James D. Rose
Ph.D., Indiana
University
Professor,
Department of Zoology and Physiology
Participating
faculty member of the Interdiciplinary Ph.D. Program in Neuroscience and
Ph.D. Program in Reproductive Biology
Director,
National Institutes of Health Center of Biomedical
Research Excellence in Cellular Signaling
The
research in my laboratory is highly diverse, but primarily focused on
neural actions of steroid and neuropeptide hormones related to stress and
reproductive behavior. Our current research focuses on courtship clasping
behavior by male roughskin newts (Taricha granulosa). This simple
behavior is reliably controlled by sensory stimuli and rapid, powerful
effects of diverse hormones like corticosterone and vasotocin. In
addition, the comparative simplicity of this amphibian’s nervous system
make it highly amenable to analyses of neuronal mechanisms controlling
clasping. One of our most significant discoveries is that rapid
neurophysiological and behavioral actions of corticosterone and vasotocin
are very time and context dependent, such that exposure of the brain to
vasotocin reverses the neurobehavioral actions of the stress steroid
corticosterone.
Our
research employs diverse methods to investigate the behavior-controlling
actions of these hormones, including recording from single neurons in the
brains of freely behaving newts and the use of fluorescently-labeled
hormones to identify the target neurons for hormone action.
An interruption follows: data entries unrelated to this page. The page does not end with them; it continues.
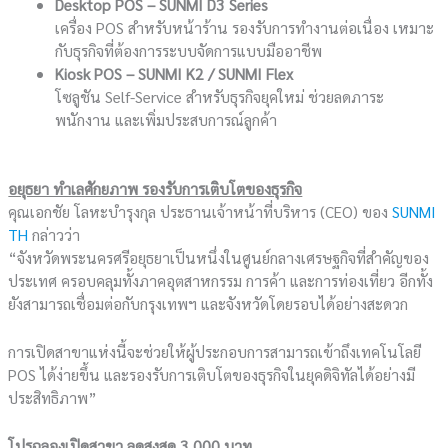
Desktop POS – SUNMI D3 Series
เครื่อง POS สำหรับหน้าร้าน รองรับการทำงานต่อเนื่อง เหมาะ
กับธุรกิจที่ต้องการระบบจัดการแบบมืออาชีพ
Kiosk POS – SUNMI K2 / SUNMI Flex
โซลูชัน Self-Service สำหรับธุรกิจยุคใหม่ ช่วยลดภาระ
พนักงาน และเพิ่มประสบการณ์ลูกค้า
อยุธยา ทำเลศักยภาพ รองรับการเติบโตของธุรกิจ
คุณเอกชัย โลหะบำรุงกุล ประธานเจ้าหน้าที่บริหาร (CEO) ของ
SUNMI
TH
กล่าวว่า
“จังหวัดพระนครศรีอยุธยาเป็นหนึ่งในศูนย์กลางเศรษฐกิจที่สำคัญของ
ประเทศ ครอบคลุมทั้งภาคอุตสาหกรรม การค้า และการท่องเที่ยว อีกทั้ง
ยังสามารถเชื่อมต่อกับกรุงเทพฯ และจังหวัดโดยรอบได้อย่างสะดวก
การเปิดสาขาแห่งนี้จะช่วยให้ผู้ประกอบการสามารถเข้าถึงเทคโนโลยี
POS ได้ง่ายขึ้น และรองรับการเติบโตของธุรกิจในยุคดิจิทัลได้อย่างมี
ประสิทธิภาพ”
โปรฉลองเปิดสาขา ลดสูงสุด 3,000 บาท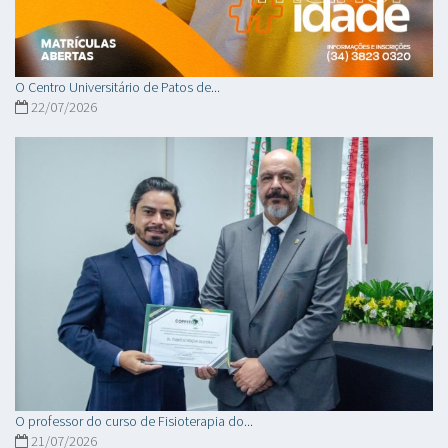
O Centro Universitário de Patos de...
22/07/2026
O professor do curso de Fisioterapia do...
21/07/2026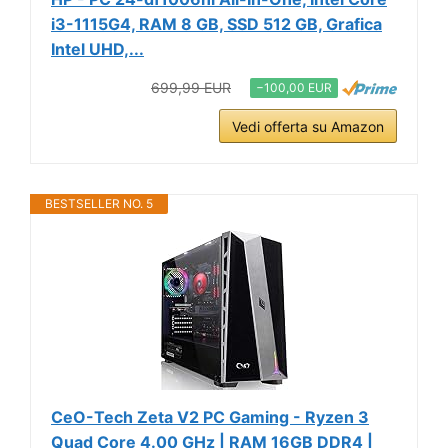
i3-1115G4, RAM 8 GB, SSD 512 GB, Grafica
Intel UHD,...
699,99 EUR
−100,00 EUR
Vedi offerta su Amazon
BESTSELLER NO. 5
CeO-Tech Zeta V2 PC Gaming - Ryzen 3
Quad Core 4.00 GHz | RAM 16GB DDR4 |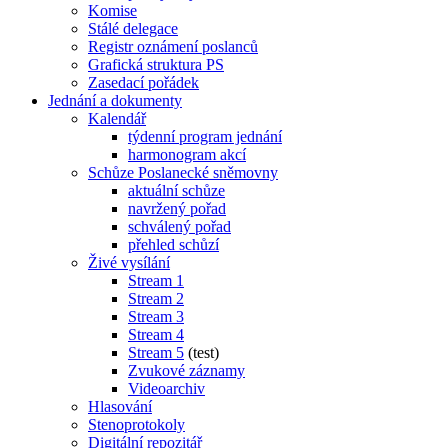
Komise
Stálé delegace
Registr oznámení poslanců
Grafická struktura PS
Zasedací pořádek
Jednání a dokumenty
Kalendář
týdenní program jednání
harmonogram akcí
Schůze Poslanecké sněmovny
aktuální schůze
navržený pořad
schválený pořad
přehled schůzí
Živé vysílání
Stream 1
Stream 2
Stream 3
Stream 4
Stream 5
(test)
Zvukové záznamy
Videoarchiv
Hlasování
Stenoprotokoly
Digitální repozitář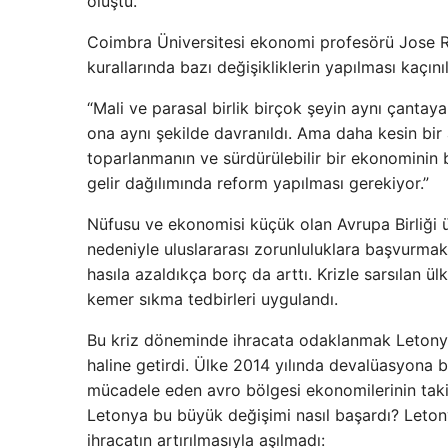
oluştu.
Coimbra Üniversitesi ekonomi profesörü Jose Re
kurallarında bazı değişikliklerin yapılması kaçın
“Mali ve parasal birlik birçok şeyin aynı çanta
ona aynı şekilde davranıldı. Ama daha kesin bir 
toparlanmanın ve sürdürülebilir bir ekonominin b
gelir dağılımında reform yapılması gerekiyor.”
Nüfusu ve ekonomisi küçük olan Avrupa Birliği ü
nedeniyle uluslararası zorunluluklara başvurmak
hasıla azaldıkça borç da arttı. Krizle sarsılan ü
kemer sıkma tedbirleri uygulandı.
Bu kriz döneminde ihracata odaklanmak Letonya
haline getirdi. Ülke 2014 yılında devalüasyona 
mücadele eden avro bölgesi ekonomilerinin taki
Letonya bu büyük değişimi nasıl başardı? Leton
ihracatın artırılmasıyla aşılmadı: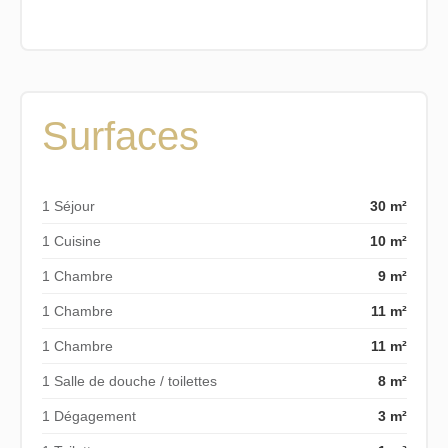
Surfaces
1 Séjour
30 m²
1 Cuisine
10 m²
1 Chambre
9 m²
1 Chambre
11 m²
1 Chambre
11 m²
1 Salle de douche / toilettes
8 m²
1 Dégagement
3 m²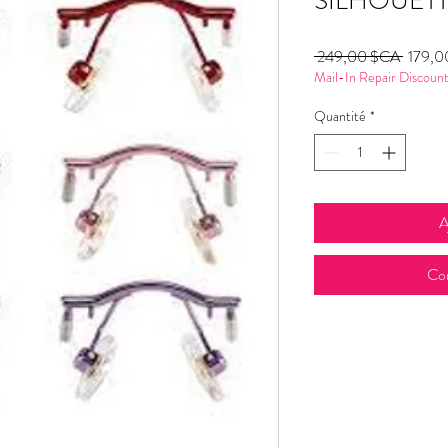
SILHOUET
Prix
 249,00 $CA 
179,0
Mail-In Repair Discoun
original
Quantité
*
A
Co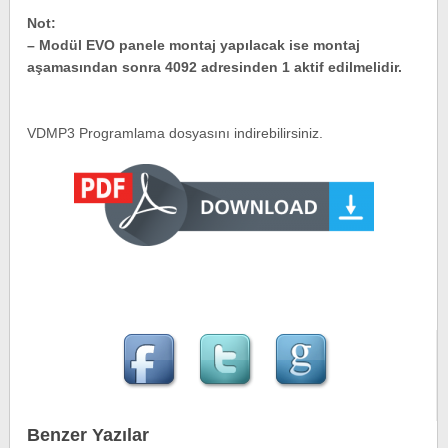
Not:
– Modül EVO panele montaj yapılacak ise montaj
aşamasından sonra 4092 adresinden 1 aktif edilmelidir.
VDMP3 Programlama dosyasını indirebilirsiniz.
Benzer Yazılar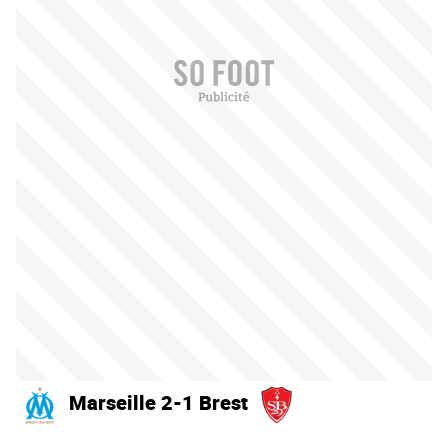
Marseille 2-1 Brest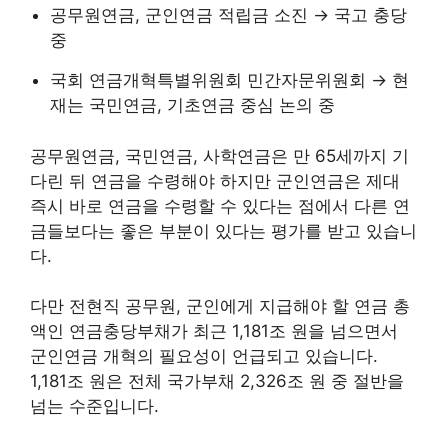
공무원연금, 군인연금 적립금 소진 → 국고 충당
중
국회 연금개혁특별위원회 민간자문위원회 → 현
재는 국민연금, 기초연금 중심 논의 중
공무원연금, 국민연금, 사학연금은 만 65세까지 기
다린 뒤 연금을 수령해야 하지만 군인연금은 제대
즉시 바로 연금을 수령할 수 있다는 점에서 다른 연
금들보다는 좋은 부분이 있다는 평가를 받고 있습니
다.
다만 전현직 공무원, 군인에게 지급해야 할 연금 총
액인 연금충당부채가 최근 1,181조 원을 넘으면서
군인연금 개혁의 필요성이 언급되고 있습니다.
1,181조 원은 전체 국가부채 2,326조 원 중 절반을
넘는 수준입니다.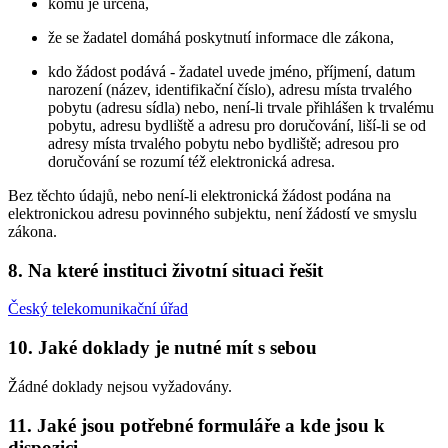
komu je určena,
že se žadatel domáhá poskytnutí informace dle zákona,
kdo žádost podává - žadatel uvede jméno, příjmení, datum
narození (název, identifikační číslo), adresu místa trvalého
pobytu (adresu sídla) nebo, není-li trvale přihlášen k trvalému
pobytu, adresu bydliště a adresu pro doručování, liší-li se od
adresy místa trvalého pobytu nebo bydliště; adresou pro
doručování se rozumí též elektronická adresa.
Bez těchto údajů, nebo není-li elektronická žádost podána na
elektronickou adresu povinného subjektu, není žádostí ve smyslu
zákona.
8. Na které instituci životní situaci řešit
Český telekomunikační úřad
10. Jaké doklady je nutné mít s sebou
Žádné doklady nejsou vyžadovány.
11. Jaké jsou potřebné formuláře a kde jsou k
dispozici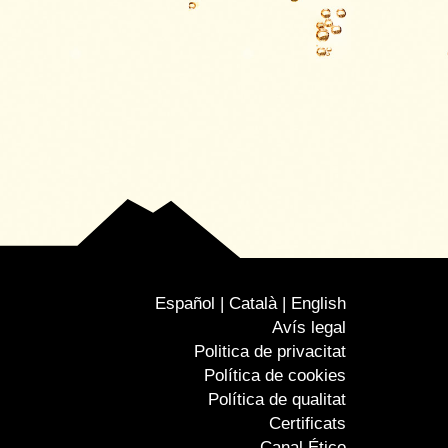
Español
Català
English
Avís legal
Politica de privacitat
Política de cookies
Política de qualitat
Certificats
Canal Ético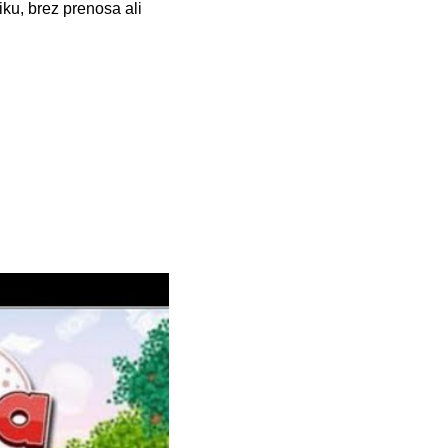
ku, brez prenosa ali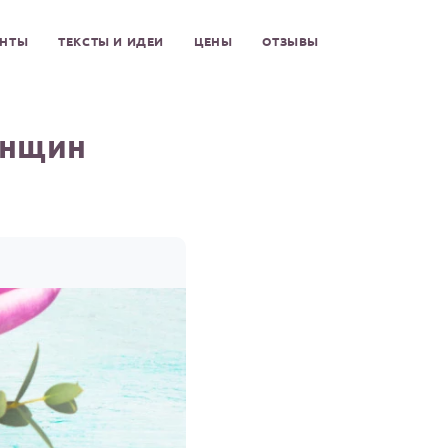
ЕНТЫ
ТЕКСТЫ И ИДЕИ
ЦЕНЫ
ОТЗЫВЫ
енщин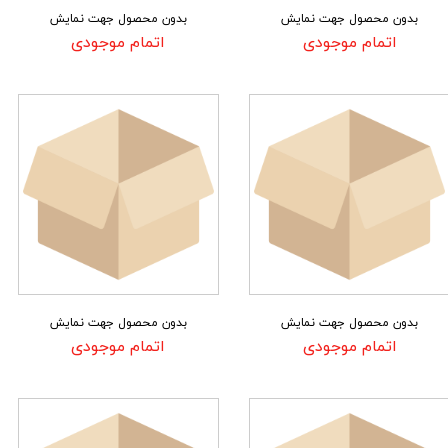
بدون محصول جهت نمایش
بدون محصول جهت نمایش
اتمام موجودی
اتمام موجودی
بدون محصول جهت نمایش
بدون محصول جهت نمایش
اتمام موجودی
اتمام موجودی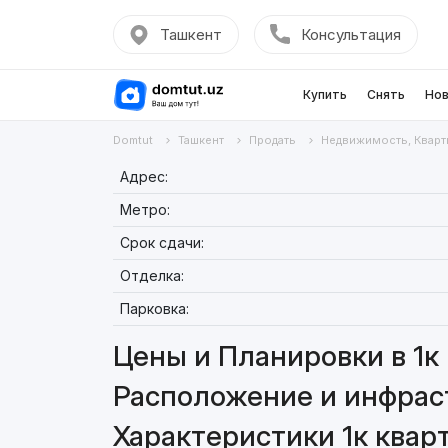
Ташкент
Консультация
Купить
Снять
Нов
Domtut
Ташкент
Продать
Недвижимость, Кварт
Адрес:
Метро:
Срок сдачи:
Отделка:
Парковка:
Цены и Планировки в 1к 
Расположение и инфраст
Характеристики 1к кварт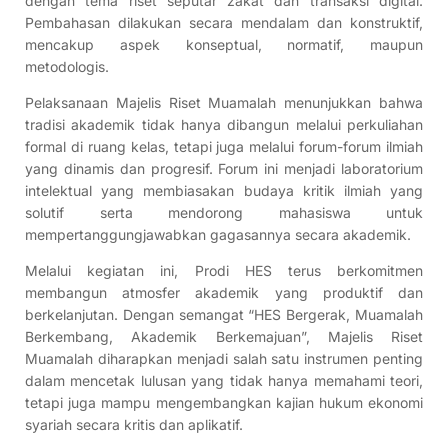
dengan tema riset seputar zakat dan transaksi digital.
Pembahasan dilakukan secara mendalam dan konstruktif,
mencakup aspek konseptual, normatif, maupun
metodologis.
Pelaksanaan Majelis Riset Muamalah menunjukkan bahwa
tradisi akademik tidak hanya dibangun melalui perkuliahan
formal di ruang kelas, tetapi juga melalui forum-forum ilmiah
yang dinamis dan progresif. Forum ini menjadi laboratorium
intelektual yang membiasakan budaya kritik ilmiah yang
solutif serta mendorong mahasiswa untuk
mempertanggungjawabkan gagasannya secara akademik.
Melalui kegiatan ini, Prodi HES terus berkomitmen
membangun atmosfer akademik yang produktif dan
berkelanjutan. Dengan semangat “HES Bergerak, Muamalah
Berkembang, Akademik Berkemajuan”, Majelis Riset
Muamalah diharapkan menjadi salah satu instrumen penting
dalam mencetak lulusan yang tidak hanya memahami teori,
tetapi juga mampu mengembangkan kajian hukum ekonomi
syariah secara kritis dan aplikatif.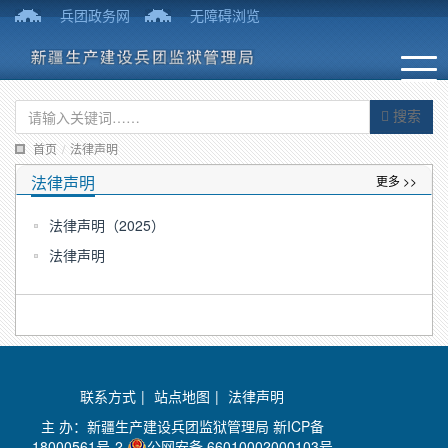
兵团政务网
无障碍浏览
搜索
首页
/
法律声明
法律声明
更多 >>
法律声明（2025）
法律声明
联系方式
|
站点地图
|
法律声明
主 办：新疆生产建设兵团监狱管理局
新ICP备
18000561号-2
公网安备 66010002000103号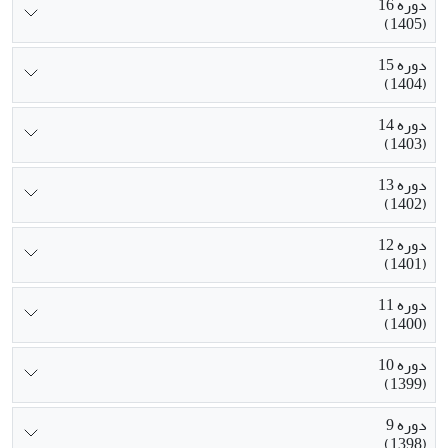
دوره 16
(1405)
دوره 15
(1404)
دوره 14
(1403)
دوره 13
(1402)
دوره 12
(1401)
دوره 11
(1400)
دوره 10
(1399)
دوره 9
(1398)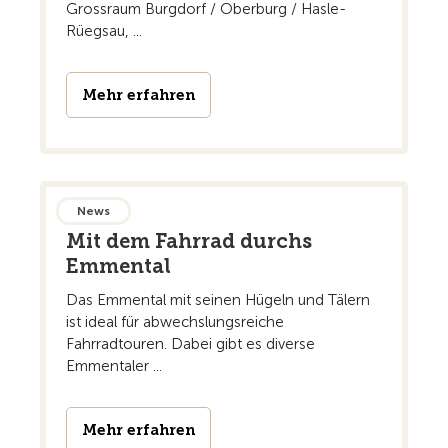
Grossraum Burgdorf / Oberburg / Hasle-
Rüegsau, ...
Mehr erfahren
News
Mit dem Fahrrad durchs
Emmental
Das Emmental mit seinen Hügeln und Tälern
ist ideal für abwechslungsreiche
Fahrradtouren. Dabei gibt es diverse
Emmentaler ...
Mehr erfahren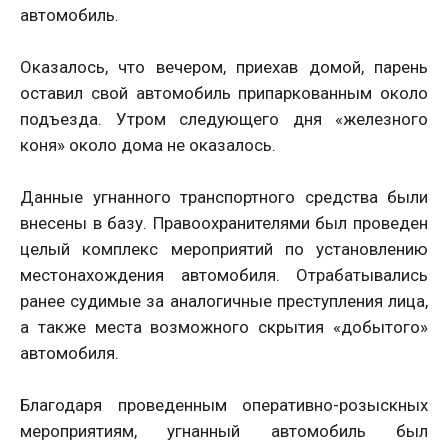
автомобиль.
Оказалось, что вечером, приехав домой, парень
оставил свой автомобиль припаркованным около
подъезда. Утром следующего дня «железного
коня» около дома не оказалось.
Данные угнанного транспортного средства были
внесены в базу. Правоохранителями был проведен
целый комплекс мероприятий по установлению
местонахождения автомобиля. Отрабатывались
ранее судимые за аналогичные преступления лица,
а также места возможного скрытия «добытого»
автомобиля.
Благодаря проведенным оперативно-розыскных
мероприятиям, угнанный автомобиль был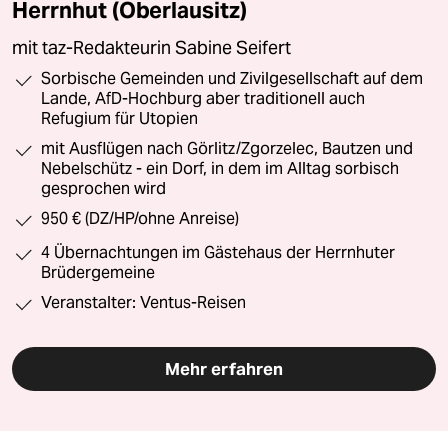
Herrnhut (Oberlausitz)
mit taz-Redakteurin Sabine Seifert
Sorbische Gemeinden und Zivilgesellschaft auf dem
Lande, AfD-Hochburg aber traditionell auch
Refugium für Utopien
mit Ausflügen nach Görlitz/Zgorzelec, Bautzen und
Nebelschütz - ein Dorf, in dem im Alltag sorbisch
gesprochen wird
950 € (DZ/HP/ohne Anreise)
4 Übernachtungen im Gästehaus der Herrnhuter
Brüdergemeine
Veranstalter: Ventus-Reisen
Mehr erfahren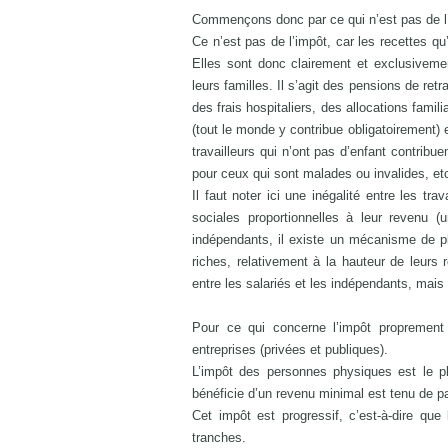
Commençons donc par ce qui n’est pas de l’i
Ce n’est pas de l’impôt, car les recettes qu
Elles sont donc clairement et exclusivemen
leurs familles. Il s’agit des pensions de re
des frais hospitaliers, des allocations fami
(tout le monde y contribue obligatoirement) e
travailleurs qui n’ont pas d’enfant contrib
pour ceux qui sont malades ou invalides, etc
Il faut noter ici une inégalité entre les tra
sociales proportionnelles à leur revenu (
indépendants, il existe un mécanisme de pl
riches, relativement à la hauteur de leurs 
entre les salariés et les indépendants, mai
Pour ce qui concerne l’impôt proprement d
entreprises (privées et publiques).
L’impôt des personnes physiques est le plu
bénéficie d’un revenu minimal est tenu de pa
Cet impôt est progressif, c’est-à-dire qu
tranches.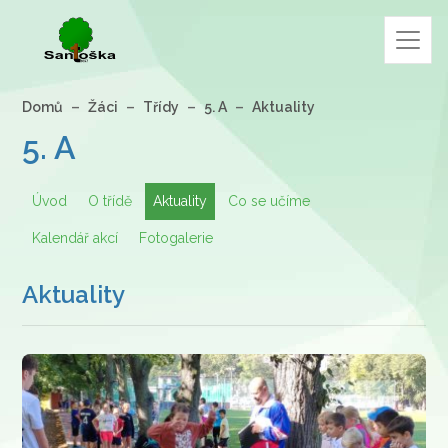
Domů
Žáci
Třídy
5. A
Aktuality
5. A
Úvod
O třídě
Aktuality
Co se učíme
Kalendář akcí
Fotogalerie
Aktuality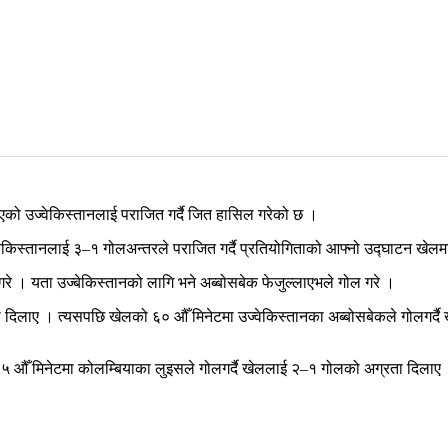
ो उज्वेकिस्तानलाई पराजित गर्दै जित हासिल गरेको छ ।
ेकिस्तानलाई ३–१ गोलअन्तरले पराजित गर्दै प्रतियोगिताको आफ्नो उद्घाटन खेल
रे । यता उज्बेकिस्तानको लागि भने अब्बोसबेक फेजुल्लाएभले गोल गरे ।
 दिलाए । त्यसपछि खेलको ६० औँ मिनेटमा उज्वेकिस्तानका अब्बोसबेकले गोलगर्द
औँ मिनेटमा कोलम्बियाका लुइसले गोलगर्दै खेललाई २–१ गोलको अग्रता दिलाए ।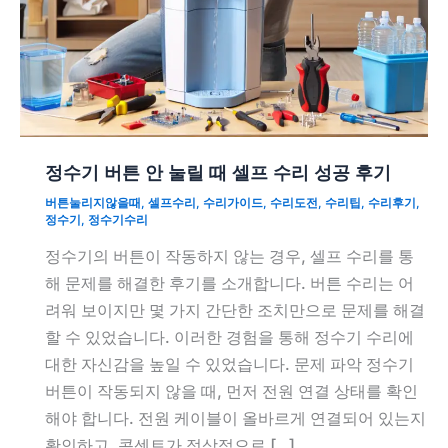
정수기 버튼 안 눌릴 때 셀프 수리 성공 후기
버튼눌리지않을때
,
셀프수리
,
수리가이드
,
수리도전
,
수리팁
,
수리후기
,
정수기
,
정수기수리
정수기의 버튼이 작동하지 않는 경우, 셀프 수리를 통
해 문제를 해결한 후기를 소개합니다. 버튼 수리는 어
려워 보이지만 몇 가지 간단한 조치만으로 문제를 해결
할 수 있었습니다. 이러한 경험을 통해 정수기 수리에
대한 자신감을 높일 수 있었습니다. 문제 파악 정수기
버튼이 작동되지 않을 때, 먼저 전원 연결 상태를 확인
해야 합니다. 전원 케이블이 올바르게 연결되어 있는지
확인하고, 콘센트가 정상적으로 […]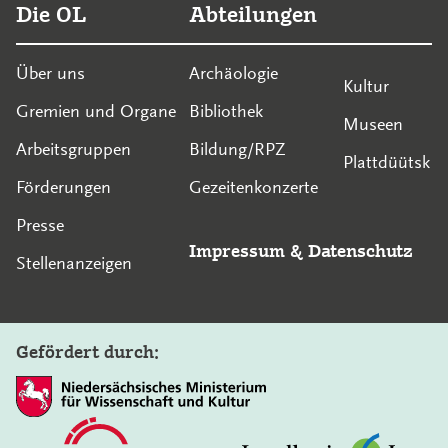
Die OL
Abteilungen
Über uns
Archäologie
Kultur
Gremien und Organe
Bibliothek
Museen
Arbeitsgruppen
Bildung/RPZ
Plattdüütsk
Förderungen
Gezeitenkonzerte
Presse
Impressum
&
Datenschutz
Stellenanzeigen
Gefördert durch: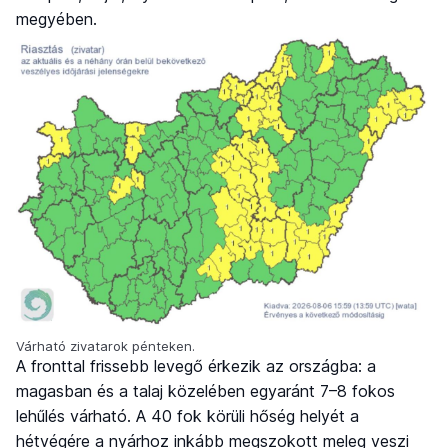
megyében.
Várható zivatarok pénteken.
A fronttal frissebb levegő érkezik az országba: a
magasban és a talaj közelében egyaránt 7–8 fokos
lehűlés várható. A 40 fok körüli hőség helyét a
hétvégére a nyárhoz inkább megszokott meleg veszi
The goal of
these studies is an elucidation of the network of clasp-controlling
neurons and identification of hormone-induced functional changes in these
neurons that cause the behavioral effects of stress hormones.
Additional, current research interests include studies of comparative
brain and behavioral function in vertebrates and the neural basis of
consciousness. Other recent lines of research have included studies in
trout and salmon of the neurotoxic actions of water contaminants and
neural effects of whirling disease parasites.